Should you have booked passage on the Black Sonata, a small row boat crewed by hooded figures will meet you on a beach at night. The Black Sonata is waiting out to sea, her sails flat and quiet. The stench of decay will greet you a you step aboard before an undead crewmember hands you a contract. The terms are simple – pay in gold, do not go below deck, do not go in the state room, place a sample of your blood in the vials provided. Cause trouble and you’ll become part of the crew.
Said crew are a mix of all the peoples who travel by sea. Some are relatively fresh with the cause of death evident to see. Others are just skeletons in rags that click across the deck as they work. Those accustomed to sailors will find the crew unnerving. They are precise and efficient in their movements and stand motionless at their stations until needed. All traces of individuality has been erased like their voices. Keimura prefers to keep the crew out of sun so that they don’t decay quite so quickly.
The Black Sonata is bare of any decorations and her hull is a dull black that barely reflects any light. The metalwork is tarnished but not corroded. Only the ropes and sails are in good condition. Curiously there is no sea life on the ship’s hull at all. The forecastle has been stripped of all internal walls and turned into a barracks-like guest quarters. Hard wooden beds have been fitted to the walls and a low centre table bolted to the floor. Other than the single curtain around the latrine, there is no other furniture. The crew don’t enter the forecastle and generally ignore the passengers. No food, water or supplies are provided.
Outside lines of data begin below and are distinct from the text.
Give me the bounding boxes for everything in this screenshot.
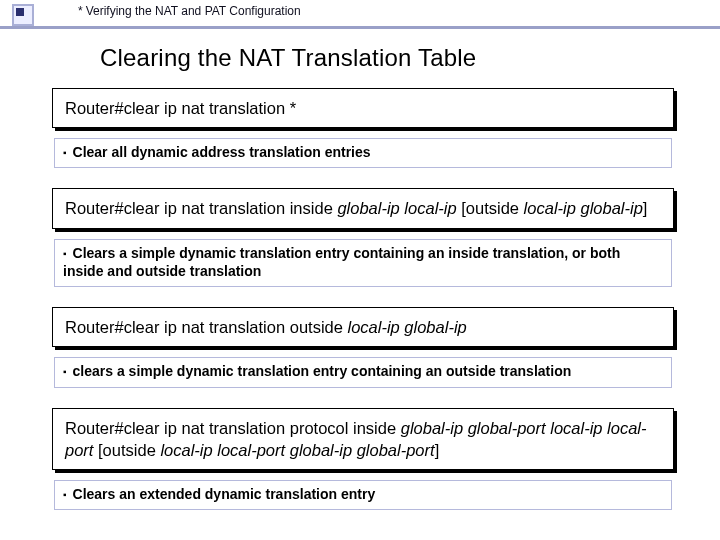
cmd-arg: local-ip local-port global-ip global-por… <box>160 441 434 459</box>
description-box: Clears an extended dynamic translation e… <box>54 480 672 510</box>
description-text: Clears a simple dynamic translation entr… <box>63 245 620 279</box>
page-title: Clearing the NAT Translation Table <box>100 44 476 72</box>
description-box: Clears a simple dynamic translation entr… <box>54 239 672 287</box>
cmd-suffix: ] <box>643 199 648 217</box>
header-bar: Verifying the NAT and PAT Configuration <box>0 0 720 29</box>
description-box: clears a simple dynamic translation entr… <box>54 357 672 387</box>
description-text: Clears an extended dynamic translation e… <box>63 486 375 502</box>
command-text: Router#clear ip nat translation inside g… <box>65 199 647 217</box>
command-box: Router#clear ip nat translation outside … <box>52 307 674 347</box>
description-box: Clear all dynamic address translation en… <box>54 138 672 168</box>
cmd-suffix: ] <box>435 441 440 459</box>
slide: Verifying the NAT and PAT Configuration … <box>0 0 720 540</box>
cmd-prefix: Router#clear ip nat translation inside <box>65 199 337 217</box>
cmd-arg: global-ip local-ip <box>337 199 456 217</box>
command-text: Router#clear ip nat translation protocol… <box>65 419 647 459</box>
cmd-arg: local-ip global-ip <box>348 318 467 336</box>
command-box: Router#clear ip nat translation protocol… <box>52 408 674 471</box>
breadcrumb: Verifying the NAT and PAT Configuration <box>78 4 301 18</box>
slide-body: Router#clear ip nat translation * Clear … <box>52 88 674 528</box>
cmd-mid: [outside <box>457 199 524 217</box>
description-text: clears a simple dynamic translation entr… <box>63 363 571 379</box>
description-text: Clear all dynamic address translation en… <box>63 144 371 160</box>
logo-square-icon <box>12 4 34 26</box>
cmd-arg: local-ip global-ip <box>524 199 643 217</box>
cmd-prefix: Router#clear ip nat translation outside <box>65 318 348 336</box>
cmd-mid: [outside <box>93 441 160 459</box>
cmd-prefix: Router#clear ip nat translation protocol… <box>65 419 401 437</box>
command-text: Router#clear ip nat translation * <box>65 99 296 117</box>
command-text: Router#clear ip nat translation outside … <box>65 318 467 336</box>
command-box: Router#clear ip nat translation * <box>52 88 674 128</box>
command-box: Router#clear ip nat translation inside g… <box>52 188 674 228</box>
The state room is Keimura’s quarters and laboratory. She sleeps in an ornate red silk draped four posted bed that sits in the centre of the room. The bed is surrounded by magical circles that prevent anyone but Keimura from approaching it. Various bits of magical creature sit in jars on the shelves in between the many necromantic magical texts. The navigation charts includes maps of islands that don’t exist and routes between nowheres. Her desk is made of bones and is unnaturally dry to the touch. Occasionally flashes of light can be seen through windows throughout the night.
The second deck is a maze of rope lines that tie the the turnstalls to the rigging above. From here the undead crew can sail the ship in good conditions without having to expose themselves to sunlight. In this confined space the smell of decay is oppressive. A hatch amidships heads directly down to the third deck where the cargo is kept. There’s space here for the tonnes of cargo but it is almost entirely empty save for a few large crates. Should the passengers be aboard the Black Sonata on the rare occasions that it actually makes port, they’ll see these offloaded and a few new crates taken aboard.
At the bottom of the ship, the lowest deck is divided up into a three dozen low ceiling rooms. Each is filled with small samples of blood, organised by race, gender and alignment. The vials are marked with ancient gnomish runes and are held in a copper framework that connects them all to the ship’s metal clad keel. There’s a strange white mist that is ankle deep across the deck that trails around your legs as you walk through it.
Plot Hooks
- Sheriff Fo wants to properly bury his brother but his corpse is a crewmember of the Black Sonata. His efforts to retrieve the remains have failed, how will the character fair?
- The crown prince of Medria has been kidnapped and smuggled onto the Black Sonata. Can the characters find the ship before it delivers the prince?
- Keimura is willing to give the characters a reduced cost passage if they’ll assist her in raising a shipwreck. The characters can have whatever treasure they find so long as they leave the corpses for her.